● MATERIAL FOR THE TASK

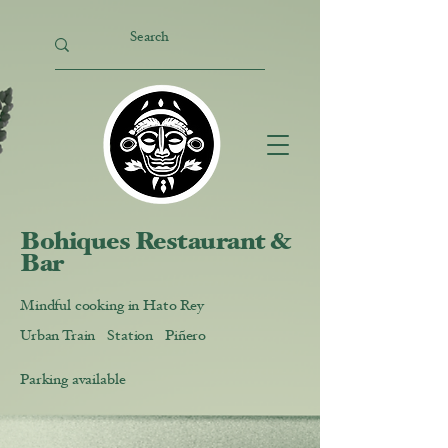
Bohiques Restaurant &
Bar
Mindful cooking in Hato Rey
Urban Train Station Piñero
Parking available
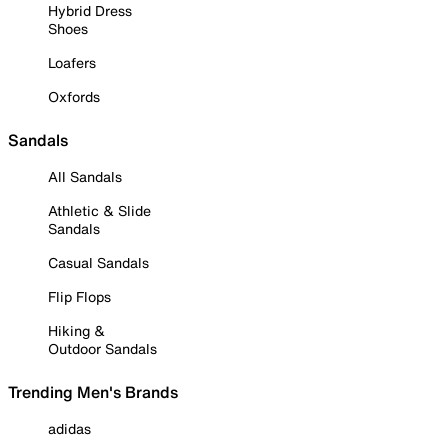
Hybrid Dress
Shoes
Loafers
Oxfords
Sandals
All Sandals
Athletic & Slide
Sandals
Casual Sandals
Flip Flops
Hiking &
Outdoor Sandals
Trending Men's Brands
adidas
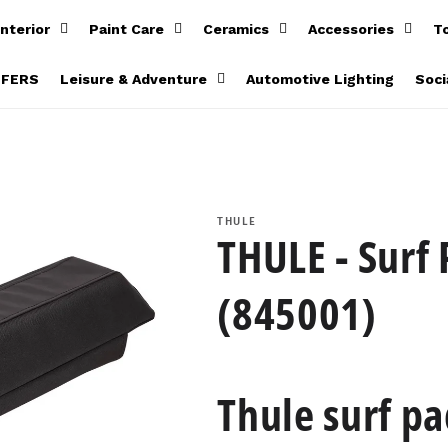
Interior
Paint Care
Ceramics
Accessories
T
FFERS
Leisure & Adventure
Automotive Lighting
Soci
)
THULE
THULE - Surf
(845001)
Thule surf pa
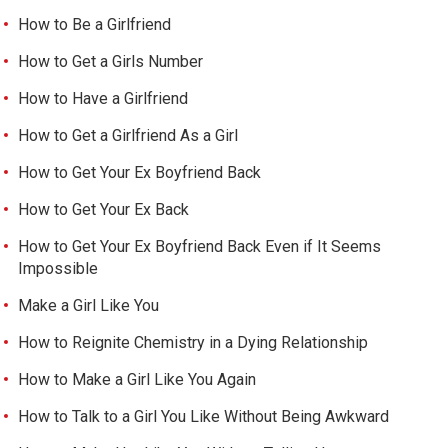
How to Be a Girlfriend
How to Get a Girls Number
How to Have a Girlfriend
How to Get a Girlfriend As a Girl
How to Get Your Ex Boyfriend Back
How to Get Your Ex Back
How to Get Your Ex Boyfriend Back Even if It Seems
Impossible
Make a Girl Like You
How to Reignite Chemistry in a Dying Relationship
How to Make a Girl Like You Again
How to Talk to a Girl You Like Without Being Awkward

● PROBLEM TO SOLVE
Would you write out all of the data exactly as it stands, without the pictures?

● ANSWER TO THIS PROBLEM
Bohiques Restaurant &
Bar
Mindful cooking in Hato Rey
Urban Train Station Piñero
Parking available
Hybrid Dress
Shoes
Loafers
Oxfords
Sandals
All Sandals
Athletic & Slide
Sandals
Casual Sandals
Flip Flops
Hiking &
Outdoor Sandals
Trending Men's Brands
adidas
Interior
Paint Care
Ceramics
Accessories
T
FFERS
Leisure & Adventure
Automotive Lighting
Soci
)
THULE
THULE - Surf
(845001)
Thule surf pa
How to Be a Girlfriend
How to Get a Girls Number
How to Have a Girlfriend
How to Get a Girlfriend As a Girl
How to Get Your Ex Boyfriend Back
How to Get Your Ex Back
How to Get Your Ex Boyfriend Back Even if It Seems
Impossible
Make a Girl Like You
How to Reignite Chemistry in a Dying Relationship
How to Make a Girl Like You Again
How to Talk to a Girl You Like Without Being Awkward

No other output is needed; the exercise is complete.